THE INPUT:
::::

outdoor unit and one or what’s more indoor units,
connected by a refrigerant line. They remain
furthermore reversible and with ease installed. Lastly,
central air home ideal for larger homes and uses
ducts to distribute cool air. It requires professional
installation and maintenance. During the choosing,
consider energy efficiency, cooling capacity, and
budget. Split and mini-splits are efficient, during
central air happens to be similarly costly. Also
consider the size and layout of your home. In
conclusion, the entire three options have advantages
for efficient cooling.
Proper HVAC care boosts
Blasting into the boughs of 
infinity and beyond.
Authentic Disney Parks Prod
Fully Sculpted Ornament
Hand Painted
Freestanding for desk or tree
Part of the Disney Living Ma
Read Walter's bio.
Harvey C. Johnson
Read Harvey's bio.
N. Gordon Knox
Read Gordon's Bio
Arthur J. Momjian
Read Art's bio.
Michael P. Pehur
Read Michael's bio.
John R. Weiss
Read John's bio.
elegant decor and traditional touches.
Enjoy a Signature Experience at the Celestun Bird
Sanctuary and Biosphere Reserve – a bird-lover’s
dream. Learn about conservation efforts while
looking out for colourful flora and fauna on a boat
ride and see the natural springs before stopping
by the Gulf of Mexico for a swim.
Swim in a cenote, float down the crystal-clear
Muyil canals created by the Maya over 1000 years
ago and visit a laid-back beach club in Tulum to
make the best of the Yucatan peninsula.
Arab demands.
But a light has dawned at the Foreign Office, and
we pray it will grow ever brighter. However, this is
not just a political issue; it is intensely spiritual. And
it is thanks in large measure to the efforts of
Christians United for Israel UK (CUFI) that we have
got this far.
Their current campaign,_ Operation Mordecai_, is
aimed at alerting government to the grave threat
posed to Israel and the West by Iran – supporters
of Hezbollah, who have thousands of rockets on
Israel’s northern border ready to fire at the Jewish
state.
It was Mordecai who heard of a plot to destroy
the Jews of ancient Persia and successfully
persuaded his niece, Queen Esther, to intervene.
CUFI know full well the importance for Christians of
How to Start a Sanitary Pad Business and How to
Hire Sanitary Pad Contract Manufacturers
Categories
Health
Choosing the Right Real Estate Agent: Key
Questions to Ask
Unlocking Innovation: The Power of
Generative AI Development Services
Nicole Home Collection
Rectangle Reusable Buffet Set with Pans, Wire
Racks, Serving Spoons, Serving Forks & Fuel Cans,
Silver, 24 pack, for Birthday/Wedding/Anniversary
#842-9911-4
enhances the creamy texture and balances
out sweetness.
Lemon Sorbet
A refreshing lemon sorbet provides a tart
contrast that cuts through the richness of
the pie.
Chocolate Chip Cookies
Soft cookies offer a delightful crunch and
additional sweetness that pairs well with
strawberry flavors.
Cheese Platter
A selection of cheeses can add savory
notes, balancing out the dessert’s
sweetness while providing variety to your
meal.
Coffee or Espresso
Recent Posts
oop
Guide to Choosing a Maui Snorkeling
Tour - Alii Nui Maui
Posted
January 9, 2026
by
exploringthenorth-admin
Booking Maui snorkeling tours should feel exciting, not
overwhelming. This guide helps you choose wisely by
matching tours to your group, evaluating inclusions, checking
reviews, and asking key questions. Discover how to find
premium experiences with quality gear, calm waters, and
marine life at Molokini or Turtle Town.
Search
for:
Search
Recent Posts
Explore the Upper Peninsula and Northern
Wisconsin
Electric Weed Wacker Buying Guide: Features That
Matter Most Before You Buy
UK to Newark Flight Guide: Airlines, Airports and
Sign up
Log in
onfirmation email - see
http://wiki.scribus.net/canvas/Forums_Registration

::::

EXERCISE: All lines above from the line with "Read Michael's bio." through the line with "out sweetness.", both included, are to be set down exactly, with nothing else.

COMPLETED TASK:
Read Michael's bio.
John R. Weiss
Read John's bio.
elegant decor and traditional touches.
Enjoy a Signature Experience at the Celestun Bird
Sanctuary and Biosphere Reserve – a bird-lover’s
dream. Learn about conservation efforts while
looking out for colourful flora and fauna on a boat
ride and see the natural springs before stopping
by the Gulf of Mexico for a swim.
Swim in a cenote, float down the crystal-clear
Muyil canals created by the Maya over 1000 years
ago and visit a laid-back beach club in Tulum to
make the best of the Yucatan peninsula.
Arab demands.
But a light has dawned at the Foreign Office, and
we pray it will grow ever brighter. However, this is
not just a political issue; it is intensely spiritual. And
it is thanks in large measure to the efforts of
Christians United for Israel UK (CUFI) that we have
got this far.
Their current campaign,_ Operation Mordecai_, is
aimed at alerting government to the grave threat
posed to Israel and the West by Iran – supporters
of Hezbollah, who have thousands of rockets on
Israel’s northern border ready to fire at the Jewish
state.
It was Mordecai who heard of a plot to destroy
the Jews of ancient Persia and successfully
persuaded his niece, Queen Esther, to intervene.
CUFI know full well the importance for Christians of
How to Start a Sanitary Pad Business and How to
Hire Sanitary Pad Contract Manufacturers
Categories
Health
Choosing the Right Real Estate Agent: Key
Questions to Ask
Unlocking Innovation: The Power of
Generative AI Development Services
Nicole Home Collection
Rectangle Reusable Buffet Set with Pans, Wire
Racks, Serving Spoons, Serving Forks & Fuel Cans,
Silver, 24 pack, for Birthday/Wedding/Anniversary
#842-9911-4
enhances the creamy texture and balances
out sweetness.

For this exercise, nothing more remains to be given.